Investing is no easy task these days. With such a myriad of products available, one really has to be on his/her toes to ensure that they don’t get burnt with all that’s going on. It would be handy to know what futures really entail as an investment product. With Bitcoin futures soon to be launched, there is much anticipation on this investment product
Products known as Cantor Futures are also interesting as they tend to protect the investor from external shocks especially when it comes to trading on the crypto currency exchanges which tend to vary and wobble slightly especially when panic mode selling comes into the equation. By using cantor futures, one can easily get into the market and not burn their fingers by excessive exposure to risk. Futures commission is also not so prohibitive and the rates are quite competitive.
What are 'Futures'
Futures are financial contracts obligating the buyer to purchase an asset or the seller to sell an asset, such as a physical commodity or a financial instrument, at a predetermined future date and price. Futures contracts detail the quality and quantity of the underlying asset; they are standardized to facilitate trading on a futures exchange. Some futures contracts may call for physical delivery of the asset, while others are settled in cash.
Breaking down 'Futures'
The futures markets are characterized by the ability to use very high leverage relative to stock markets. Futures can be used to hedge or speculate on the price movement of the underlying asset. For example, a producer of corn could use futures to lock in a certain price and reduce risk, or anybody could speculate on the price movement of corn by going long or short using futures.

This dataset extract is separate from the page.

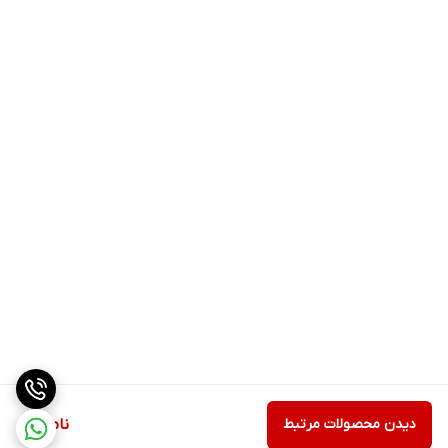
دیدن محصولات مرتبط
ناموجود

The primary difference between options and futures is that options give the holder the right to buy or sell the underlying asset at expiration, while the holder of a futures contract is obligated to fulfill the terms of his contract. In real life, the actual delivery rate of the underlying goods specified in futures contracts is very low as the hedging or speculating benefits of the contracts can be had largely without actually holding the contract until expiry and delivering the good. For example, if you were long in a futures contract, you could go short in the same type of contract to offset your position. This serves to exit your position, much like selling a stock in the equity markets closes a trade.
Futures contracts are used to manage potential movements in the prices of the underlying assets. If market participants anticipate an increase in the price of an underlying asset in the future, they could potentially gain by purchasing the asset in a futures contract and selling it later at a higher price on the spot market or profiting from the favorable price difference through cash settlement. However, they could also lose if an asset's price is eventually lower than the purchase price specified in the futures contract. Conversely, if the price of an underlying asset is expected to fall, some may sell the asset in a futures contract and buy it back later at a lower price on the spot.
The purpose of hedging is not to gain from favorable price movements but prevent losses from potentially unfavorable price changes and in the process, maintain a predetermined financial result as permitted under the current market price. To hedge, someone is in the business of actually using or producing the underlying asset in a futures contract. When there is a gain from the futures contract, there is always a loss from the spot market, or vice versa. With such a gain and loss offsetting each other, the hedging effectively locks in the acceptable, current market price.
A futures contract is a legal agreement, generally made on the trading floor of a futures exchange, to buy or sell a particular commodity or financial instrument at a predetermined price at a specified time in the future. Futures contracts are standardized to facilitate trading on a futures exchange and, depending on the underlying asset being traded, detail the quality and quantity of the commodity.
Example of Futures Contracts
Futures contracts are used by two categories of market participants: hedgers and speculators. Producers or purchasers of an underlying asset hedge or guarantee the price at which the commodity is sold or purchased, while portfolio managers or traders may also make a bet on the price movements of an underlying asset using futures.